Using Rye

This is a tutorial for how to use Rye to compute ancestry estimates

Dependencies and Installations

//Execute commands individually

//Mamba version
mamba install r-base
mamba install r-hmisc
mamba install r-optparse

//Conda version
conda install -c conda-forge r-base
conda install -c conda-forge r-hmisc
conda install -c bioconda r-optparse

There are also R packages that need to be installed on the system:

//First activate R environment
R

After you have activeated the R virtual environment in the shell, install the following packages

//Install packages individually
install.packages('nnls')
install.packages('crayon')
install.packages('hmisc')

//Quit R 
q()

Installing Rye

Execute the following line of code in your desired directory

//Downloading the repository
git clone https://github.com/healthdisparities/rye

    ------------
    //If you do not have git installed, you can install using
    mamba install git
    ------------

//Making sure permissions are correct
cd rye

//If they aren't ->
chmod +x rye.R

//Checking if the installation happened correctly
./rye.R -h

General Usage

Running an example (if needed)

The repository already comes with an example that is helpful. Execute the following code into the command line

./rye.R --eigenvec=examples/example.eigenvec --eigenval=examples/example.eigenval --pop2group=examples/pop2group.txt --rounds=5 --threads=2 --iter=5 --out=out

Options

--eigenval=<EVAL_FILE>
        Eigenvalue file [REQUIRED]

--eigenvec=<EVEC_FILE>
        Eigenvector file [REQUIRED]

--pop2group=<P2G_FILE>
        Population-to-group mapping file [REQUIRED]

--output=<OUTPUT_PREFIX>
        Output prefix (Default = output)

--threads=<THREADS>
        Number of threads to use (Default = 4)

--pcs=<#PCS>
        Number of PCs to use (Default = 20)

--rounds=<OPTIM-ROUNDS>
        Number of rounds to use for optimization (higher number = more accurate but slower; Default=200)

--iter=<OPTIM-ITERS>
        Number of iterations to use for optimization (higher number = more accurate but slower; Default=100)

--attempts=<ATTEMPTS>
        Number of attempts to find the optimum values (Default = 4)

-h, --help
        Show this help message and exit

Steps for Success

Step 1: Ensure PCs are calculated

Before we can run rye, we need to make sure that we already ran Principal Component Analysis (PCA) on the datset. If this has not already been done, stop here and run PCA first

Step 2: Create a population to group mapping file

A population to group mapping file simply provides instructions on how to aggregate populations into groups (e.g., GBR and CEU into European or Western European groups).
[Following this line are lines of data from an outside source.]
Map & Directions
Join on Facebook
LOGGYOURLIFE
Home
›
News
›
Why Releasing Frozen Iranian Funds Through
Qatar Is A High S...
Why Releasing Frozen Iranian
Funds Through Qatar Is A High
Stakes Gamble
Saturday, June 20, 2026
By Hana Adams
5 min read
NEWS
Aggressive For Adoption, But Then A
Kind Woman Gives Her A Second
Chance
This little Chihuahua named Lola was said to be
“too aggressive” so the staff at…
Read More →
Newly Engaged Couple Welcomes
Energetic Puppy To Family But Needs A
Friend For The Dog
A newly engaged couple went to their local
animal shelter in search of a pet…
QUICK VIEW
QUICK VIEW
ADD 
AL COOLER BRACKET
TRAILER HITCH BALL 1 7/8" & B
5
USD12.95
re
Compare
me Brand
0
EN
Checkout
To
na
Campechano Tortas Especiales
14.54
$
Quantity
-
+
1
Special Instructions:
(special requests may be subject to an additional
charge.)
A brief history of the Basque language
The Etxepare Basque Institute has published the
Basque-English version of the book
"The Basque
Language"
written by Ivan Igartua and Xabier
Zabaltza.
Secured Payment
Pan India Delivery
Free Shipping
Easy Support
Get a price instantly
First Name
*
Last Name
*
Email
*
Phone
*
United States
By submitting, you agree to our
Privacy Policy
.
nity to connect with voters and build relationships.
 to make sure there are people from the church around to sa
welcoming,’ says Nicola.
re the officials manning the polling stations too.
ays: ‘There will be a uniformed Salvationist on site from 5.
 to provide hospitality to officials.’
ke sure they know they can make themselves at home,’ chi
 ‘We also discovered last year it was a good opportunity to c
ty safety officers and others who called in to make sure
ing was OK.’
This is a tab-separated file with headers and two mandatory columns - Pop and Group - rest of the columns are ignored:

Pop Group
CEU European
GBR European
YRI African
GWD African
CHB Asian
JPT Asian

The name of the file is inconsequential and the user can decide a name that is intuitive to them.

Step 3: Estimating ancestry through Rye

Finally, run the following command:

./rye.R --eigenval=input.eigenval --eigenvec=input.eigenvec --pop2group=pop2group.txt --output=rye_output

This will create two output files: 1. rye_outputM.N.Q: An admixture style file with M = number of PCs and N = number of groups in the pop2group.txt file 2. rye_outputM.fam: A FAM file containing the mapping of the individuals

Fine tuning

Rye currently supports the following options for fine tuning of the results: 1. pcs 2. rounds 3. iter 4. attempts

In general, the top 20 PCs are usually sufficient for assessing accurate results.